Task directions → Only an exact repeat of the listing, without its images, counts as the answer.

=== Begin Enclosure ===

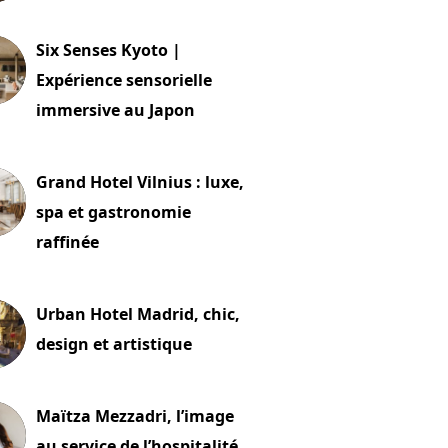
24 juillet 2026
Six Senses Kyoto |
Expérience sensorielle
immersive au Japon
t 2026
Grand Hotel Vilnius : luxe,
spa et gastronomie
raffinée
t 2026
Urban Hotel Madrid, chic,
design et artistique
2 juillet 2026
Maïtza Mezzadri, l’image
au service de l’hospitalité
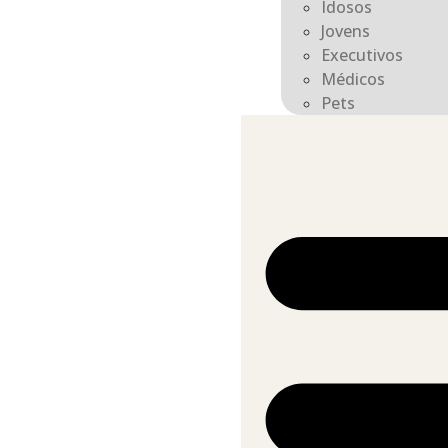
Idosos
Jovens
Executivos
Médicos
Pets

=== End Enclosure ===

Completed exercise →
24 juillet 2026
Six Senses Kyoto |
Expérience sensorielle
immersive au Japon
t 2026
Grand Hotel Vilnius : luxe,
spa et gastronomie
raffinée
t 2026
Urban Hotel Madrid, chic,
design et artistique
2 juillet 2026
Maïtza Mezzadri, l’image
au service de l’hospitalité
Idosos
Jovens
Executivos
Médicos
Pets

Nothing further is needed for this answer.